Intercom handles customer messaging and support conversations, and includes outbound messaging features. SendGrid is purely email delivery infrastructure. If you need a live chat widget, conversation inbox, and automated messaging sequences in addition to email, Intercom covers more ground — but at a much higher price point.
Klaviyo combines transactional email with behavioral segmentation and e-commerce automation flows. It's more expensive than SendGrid but handles both triggered emails and campaign sending in one platform. For Bubble apps with e-commerce and purchase-event driven email flows, Klaviyo may replace both SendGrid and Mailchimp.
Frequently asked questions
Does Bubble expose my SendGrid API key to website visitors?
Not if you check the 'Private' checkbox on the Authorization header in the API Connector. With Private enabled, the header is stripped from any client-side request and only sent from Bubble's servers. Without Private, the key is visible in browser DevTools and should be considered compromised.
Why am I getting a 403 error even though my API key is correct?
A 403 from SendGrid's /v3/mail/send endpoint almost always means the From address in your request body is not verified in SendGrid Sender Authentication. This is separate from API key validity — go to SendGrid Settings → Sender Authentication and verify your sending email or domain before retrying.
Do I need a paid Bubble plan to use SendGrid?
Not for basic usage. The API Connector plugin works on all Bubble plans including Free. You only need a paid Bubble plan if you want to trigger emails from Backend Workflows (server-side, scheduled, or API-triggered). A button click or form submit on a page can fire the SendGrid action on the free plan.
Can I use SendGrid for bulk newsletter sends from Bubble?
Technically yes, but SendGrid is designed for transactional email (one recipient per API call). For batch newsletter sends to thousands of subscribers, Mailchimp or Klaviyo are architecturally better choices — they have list management, unsubscribe handling, and bulk send infrastructure built in. Using SendGrid to loop through 1000 contacts in a Bubble workflow would consume significant WU and could hit rate limits.
My Initialize call sends a real email to the test address — is that expected?

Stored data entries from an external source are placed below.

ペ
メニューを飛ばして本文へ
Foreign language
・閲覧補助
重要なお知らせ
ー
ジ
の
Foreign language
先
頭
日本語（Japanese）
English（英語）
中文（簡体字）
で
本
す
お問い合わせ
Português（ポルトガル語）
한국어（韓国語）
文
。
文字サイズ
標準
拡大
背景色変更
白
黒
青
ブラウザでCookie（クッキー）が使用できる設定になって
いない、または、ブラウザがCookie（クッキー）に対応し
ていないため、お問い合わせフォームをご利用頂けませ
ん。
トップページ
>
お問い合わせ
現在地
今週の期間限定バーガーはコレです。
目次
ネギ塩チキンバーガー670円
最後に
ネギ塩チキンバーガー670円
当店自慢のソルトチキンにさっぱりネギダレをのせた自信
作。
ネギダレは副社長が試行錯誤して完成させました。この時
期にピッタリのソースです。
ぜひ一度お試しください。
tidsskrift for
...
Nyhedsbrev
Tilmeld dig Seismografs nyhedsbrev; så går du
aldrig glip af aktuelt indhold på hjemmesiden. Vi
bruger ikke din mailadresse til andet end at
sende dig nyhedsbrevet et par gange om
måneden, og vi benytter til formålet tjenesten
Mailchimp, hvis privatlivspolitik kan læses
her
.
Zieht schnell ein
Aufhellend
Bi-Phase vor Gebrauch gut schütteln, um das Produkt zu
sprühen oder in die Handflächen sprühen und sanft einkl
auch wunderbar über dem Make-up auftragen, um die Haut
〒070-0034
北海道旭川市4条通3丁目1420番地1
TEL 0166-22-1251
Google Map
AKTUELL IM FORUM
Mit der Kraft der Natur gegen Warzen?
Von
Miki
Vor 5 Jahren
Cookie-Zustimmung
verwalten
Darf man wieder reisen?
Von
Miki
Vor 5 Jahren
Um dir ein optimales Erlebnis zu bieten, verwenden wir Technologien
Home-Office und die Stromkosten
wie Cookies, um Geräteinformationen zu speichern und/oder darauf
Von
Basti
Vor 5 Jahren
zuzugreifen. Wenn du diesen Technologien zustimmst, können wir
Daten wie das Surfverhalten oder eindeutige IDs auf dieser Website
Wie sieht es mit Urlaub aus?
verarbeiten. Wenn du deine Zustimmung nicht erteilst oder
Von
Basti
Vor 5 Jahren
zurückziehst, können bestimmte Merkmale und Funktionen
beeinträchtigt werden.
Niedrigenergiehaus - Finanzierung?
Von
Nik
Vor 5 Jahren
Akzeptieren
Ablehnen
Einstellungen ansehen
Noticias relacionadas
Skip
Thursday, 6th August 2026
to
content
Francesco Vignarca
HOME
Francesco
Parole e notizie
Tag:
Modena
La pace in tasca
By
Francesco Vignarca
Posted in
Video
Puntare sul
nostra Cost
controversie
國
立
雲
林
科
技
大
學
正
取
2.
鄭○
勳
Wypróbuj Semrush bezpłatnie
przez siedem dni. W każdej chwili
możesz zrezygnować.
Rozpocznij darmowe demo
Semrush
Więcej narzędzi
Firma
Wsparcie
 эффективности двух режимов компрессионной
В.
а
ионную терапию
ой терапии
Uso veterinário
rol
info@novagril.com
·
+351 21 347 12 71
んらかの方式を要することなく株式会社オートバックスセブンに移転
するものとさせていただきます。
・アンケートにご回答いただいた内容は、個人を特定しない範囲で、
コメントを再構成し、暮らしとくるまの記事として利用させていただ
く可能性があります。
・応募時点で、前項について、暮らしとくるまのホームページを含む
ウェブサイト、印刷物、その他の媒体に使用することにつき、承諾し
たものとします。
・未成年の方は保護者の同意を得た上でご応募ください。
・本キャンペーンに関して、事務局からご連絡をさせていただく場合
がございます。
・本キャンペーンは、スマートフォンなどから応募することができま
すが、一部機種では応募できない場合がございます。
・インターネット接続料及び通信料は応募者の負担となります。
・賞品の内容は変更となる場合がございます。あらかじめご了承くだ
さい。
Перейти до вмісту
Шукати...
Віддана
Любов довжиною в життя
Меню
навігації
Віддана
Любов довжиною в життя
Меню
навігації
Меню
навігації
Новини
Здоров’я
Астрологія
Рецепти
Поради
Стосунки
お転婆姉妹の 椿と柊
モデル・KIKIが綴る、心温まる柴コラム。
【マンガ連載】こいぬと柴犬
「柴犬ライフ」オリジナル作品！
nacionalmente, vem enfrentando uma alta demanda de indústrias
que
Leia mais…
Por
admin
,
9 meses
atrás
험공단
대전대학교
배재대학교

Yes. Bubble's Initialize call actually executes the API request to detect response fields. For a POST /v3/mail/send call, that means a real email is delivered to whatever 'to' address you enter during initialization. Always use a test email address you own for the initialization step, not a customer's address.
How do I add multiple recipients to a single SendGrid call from Bubble?
The personalizations array in the /v3/mail/send body supports multiple 'to' objects. You can make the entire 'to' array dynamic by passing it as a JSON-formatted list from Bubble. However, for personalized emails (different Handlebars variables per recipient), create a separate API call per recipient — either in a loop Backend Workflow or by sending one request with separate personalizations entries.